In Gundlach’s metaphor, stimulus was the aqualung helping to keep financial markets alive in a dangerous environment, but it could also come to weigh these same markets down.

“We remain mired in a house of mirrors with all these policies,” he said, pointing out that thanks to fiscal stimulus, the consumption of goods has grown even as employment has declined: Consumption is no longer a significant driver of job growth.

While U.S. stocks are supported by low-interest-rate policy, expectations of rising inflation may also signal a regime change with rising correlations between stocks and bonds. But it might also signify danger, as inflation can create negative real interest rates, allowing “zombie companies” with liabilities greater than revenues to survive far longer than they otherwise would.

Clarifying comments made on CNBC earlier this week, Gundlach said that he remains neutral on Bitcoin, warning those who seek to use it as an inflation hedge that it is more volatile than gold and maybe greatly overvalued. In fact, he credits most of Bitcoin’s recent run to record highs on support from institutional investors like Paul Tudor Jones.

And Gundlach took a moment to rail against technology as a driver of widened economic inequality, pointing out that while technology represents 38% of the market capitalization of the GDP, it accounts for just 6% of U.S. GDP and 2% of employment.

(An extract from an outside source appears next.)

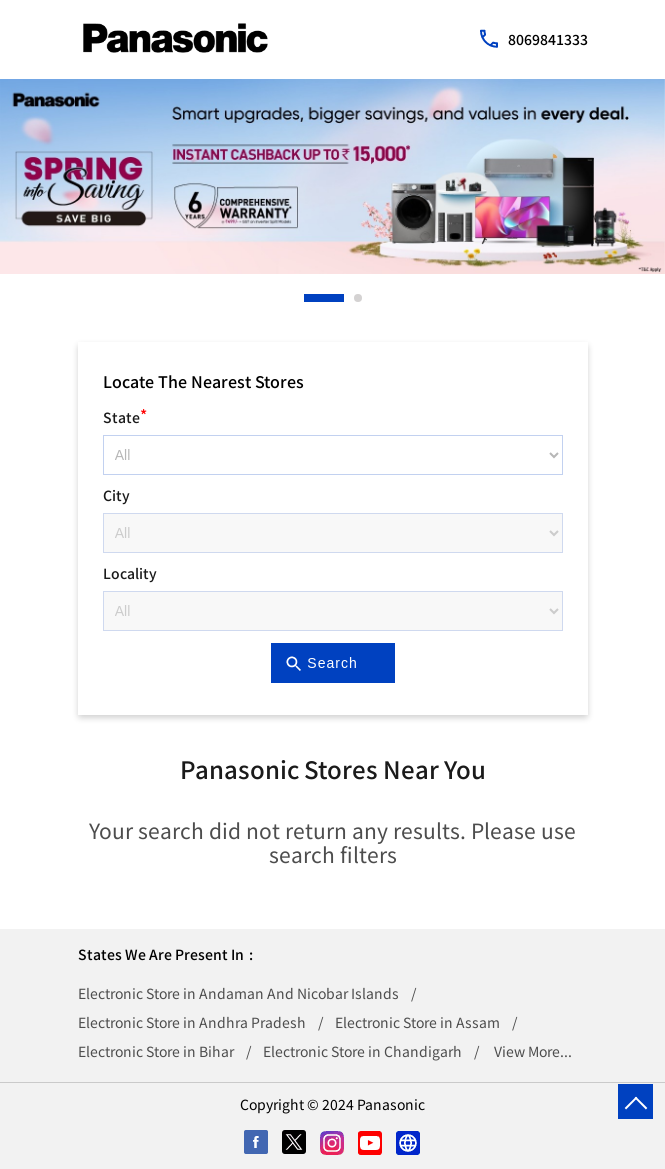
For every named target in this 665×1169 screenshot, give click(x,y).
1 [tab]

Gundlach also echoed a prediction he made several times during 2020, that a second wave of layoffs and unemployment looms for middle-management as work-from-home becomes a permanent reality.  December’s job losses may be the first sign of this second wave, he said.

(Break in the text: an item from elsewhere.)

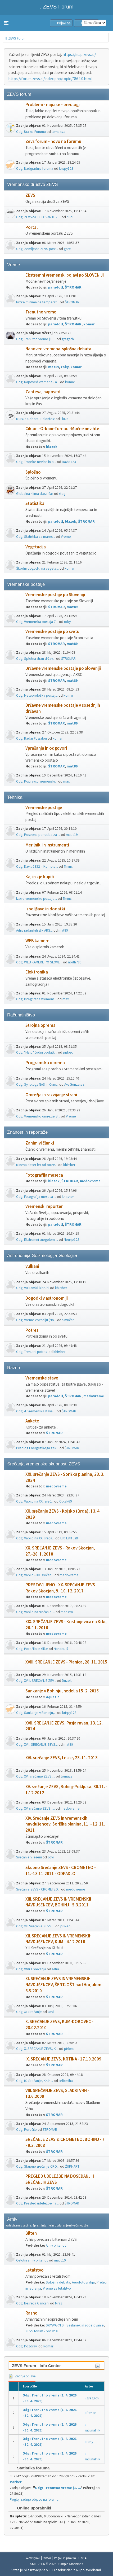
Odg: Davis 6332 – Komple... (37, 866)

“I’m wondering if [work from home] won’t have economic consequences,” he said. “At some point, business leaders will have to draw conclusions about whether they need to restructure their businesses in a more permanent way.”

Towards the end of his presentation, he repeated asset allocation advice he offered to investors in 2020: A barbell portfolio that hedges against both inflation and deflation, 25% in Treasurys, 25% in cash, 25% in equities (mostly emerging markets), and 25% in real assets.